START PROVIDED RECORDS
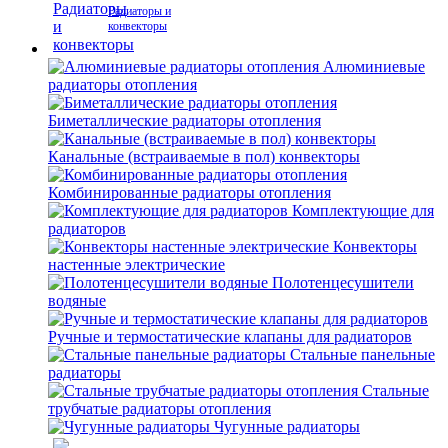
Радиаторы и
конвекторы
Алюминиевые
радиаторы отопления
Биметаллические радиаторы отопления
Канальные (встраиваемые в пол) конвекторы
Комбинированные радиаторы отопления
Комплектующие для
радиаторов
Конвекторы
настенные электрические
Полотенцесушители
водяные
Ручные и термостатические клапаны для радиаторов
Стальные панельные
радиаторы
Стальные
трубчатые радиаторы отопления
Чугунные радиаторы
END PROVIDED RECORDS
### EXERCISE REQUIREMENTS
Show each line in the listing above that has "отопления".

### RESPONSE BOX
радиаторы отопления
Биметаллические радиаторы отопления
Комбинированные радиаторы отопления
трубчатые радиаторы отопления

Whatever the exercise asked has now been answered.